▶ **What is being asked**
Using the data below, work out how many lines contain "swatch", and report only that number.

▶ **Input for this task**
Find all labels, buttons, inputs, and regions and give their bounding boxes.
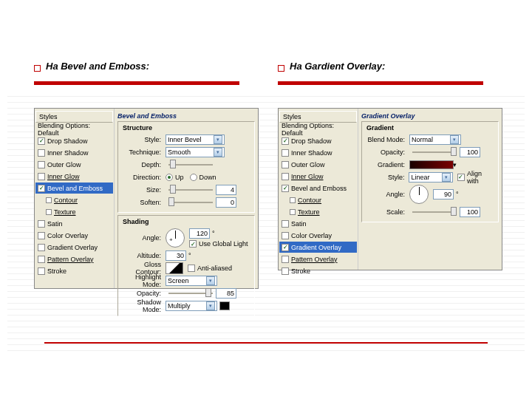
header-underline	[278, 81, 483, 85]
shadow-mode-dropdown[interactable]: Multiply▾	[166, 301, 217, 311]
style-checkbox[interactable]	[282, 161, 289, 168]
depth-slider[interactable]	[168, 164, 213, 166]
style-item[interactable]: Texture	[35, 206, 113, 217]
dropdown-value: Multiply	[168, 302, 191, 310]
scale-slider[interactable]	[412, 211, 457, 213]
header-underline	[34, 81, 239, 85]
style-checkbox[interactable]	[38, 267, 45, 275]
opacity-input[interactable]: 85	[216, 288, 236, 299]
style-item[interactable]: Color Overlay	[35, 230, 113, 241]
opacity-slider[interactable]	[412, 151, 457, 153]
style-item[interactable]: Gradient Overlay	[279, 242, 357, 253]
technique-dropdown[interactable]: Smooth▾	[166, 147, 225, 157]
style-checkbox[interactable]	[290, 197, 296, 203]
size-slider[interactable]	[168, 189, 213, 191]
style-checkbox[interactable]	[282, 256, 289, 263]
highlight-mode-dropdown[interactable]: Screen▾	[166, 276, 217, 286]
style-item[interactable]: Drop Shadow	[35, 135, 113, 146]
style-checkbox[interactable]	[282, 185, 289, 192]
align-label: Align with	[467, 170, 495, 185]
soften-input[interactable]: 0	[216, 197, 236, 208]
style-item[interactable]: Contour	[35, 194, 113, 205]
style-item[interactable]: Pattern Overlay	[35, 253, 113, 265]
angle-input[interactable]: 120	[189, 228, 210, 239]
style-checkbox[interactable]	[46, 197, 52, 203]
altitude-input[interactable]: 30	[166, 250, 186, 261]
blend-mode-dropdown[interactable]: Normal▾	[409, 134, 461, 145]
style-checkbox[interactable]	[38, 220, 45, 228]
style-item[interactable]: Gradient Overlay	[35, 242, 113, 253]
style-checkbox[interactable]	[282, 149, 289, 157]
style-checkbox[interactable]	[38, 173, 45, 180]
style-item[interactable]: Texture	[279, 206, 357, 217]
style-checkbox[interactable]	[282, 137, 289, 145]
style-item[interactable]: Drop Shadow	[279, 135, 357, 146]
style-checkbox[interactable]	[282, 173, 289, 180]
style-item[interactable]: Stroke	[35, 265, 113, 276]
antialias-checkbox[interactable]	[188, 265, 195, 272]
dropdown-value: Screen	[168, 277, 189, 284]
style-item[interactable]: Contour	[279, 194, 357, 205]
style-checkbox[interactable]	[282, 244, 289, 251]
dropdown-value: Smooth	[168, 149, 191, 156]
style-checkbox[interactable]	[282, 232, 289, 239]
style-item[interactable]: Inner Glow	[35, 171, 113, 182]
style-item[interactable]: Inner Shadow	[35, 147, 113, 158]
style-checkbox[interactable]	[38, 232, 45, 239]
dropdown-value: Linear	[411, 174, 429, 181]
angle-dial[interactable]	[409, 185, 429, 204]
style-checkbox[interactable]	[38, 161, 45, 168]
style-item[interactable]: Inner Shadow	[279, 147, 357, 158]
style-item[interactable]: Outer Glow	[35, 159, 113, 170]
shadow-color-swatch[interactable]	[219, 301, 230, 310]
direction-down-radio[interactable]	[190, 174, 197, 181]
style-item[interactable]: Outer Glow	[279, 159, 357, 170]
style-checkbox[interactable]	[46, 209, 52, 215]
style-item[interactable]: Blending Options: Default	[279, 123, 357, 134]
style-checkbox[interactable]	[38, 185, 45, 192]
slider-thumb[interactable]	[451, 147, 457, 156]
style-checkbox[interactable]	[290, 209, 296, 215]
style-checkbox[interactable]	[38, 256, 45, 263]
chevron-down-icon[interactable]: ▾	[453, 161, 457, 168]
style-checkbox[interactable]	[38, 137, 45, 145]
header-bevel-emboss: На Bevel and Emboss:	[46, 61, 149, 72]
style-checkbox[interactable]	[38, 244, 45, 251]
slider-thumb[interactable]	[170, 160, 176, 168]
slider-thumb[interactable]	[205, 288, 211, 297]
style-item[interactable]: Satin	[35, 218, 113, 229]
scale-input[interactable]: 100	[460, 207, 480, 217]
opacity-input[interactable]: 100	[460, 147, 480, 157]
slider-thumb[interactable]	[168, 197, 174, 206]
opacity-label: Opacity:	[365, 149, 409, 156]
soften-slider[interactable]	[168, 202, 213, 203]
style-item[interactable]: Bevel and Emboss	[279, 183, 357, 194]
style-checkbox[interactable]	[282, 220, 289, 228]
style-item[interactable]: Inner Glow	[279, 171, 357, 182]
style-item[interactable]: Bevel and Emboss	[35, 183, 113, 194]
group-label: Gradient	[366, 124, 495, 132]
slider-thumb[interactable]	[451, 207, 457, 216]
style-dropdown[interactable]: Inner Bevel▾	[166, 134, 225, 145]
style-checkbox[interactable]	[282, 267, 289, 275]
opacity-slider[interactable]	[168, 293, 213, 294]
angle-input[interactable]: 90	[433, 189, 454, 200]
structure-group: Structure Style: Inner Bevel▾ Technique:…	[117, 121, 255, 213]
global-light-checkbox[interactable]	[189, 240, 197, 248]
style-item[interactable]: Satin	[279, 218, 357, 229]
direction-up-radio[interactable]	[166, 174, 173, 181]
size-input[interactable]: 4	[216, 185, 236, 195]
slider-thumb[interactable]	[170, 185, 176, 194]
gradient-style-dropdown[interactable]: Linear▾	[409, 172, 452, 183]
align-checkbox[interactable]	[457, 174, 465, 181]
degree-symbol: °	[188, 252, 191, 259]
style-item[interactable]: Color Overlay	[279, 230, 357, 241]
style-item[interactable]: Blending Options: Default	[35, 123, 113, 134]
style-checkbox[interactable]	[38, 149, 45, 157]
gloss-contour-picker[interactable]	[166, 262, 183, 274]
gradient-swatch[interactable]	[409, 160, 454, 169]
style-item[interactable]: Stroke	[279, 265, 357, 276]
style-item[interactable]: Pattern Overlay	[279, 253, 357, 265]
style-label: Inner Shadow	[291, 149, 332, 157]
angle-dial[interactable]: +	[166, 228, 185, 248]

▶ **Task result**
2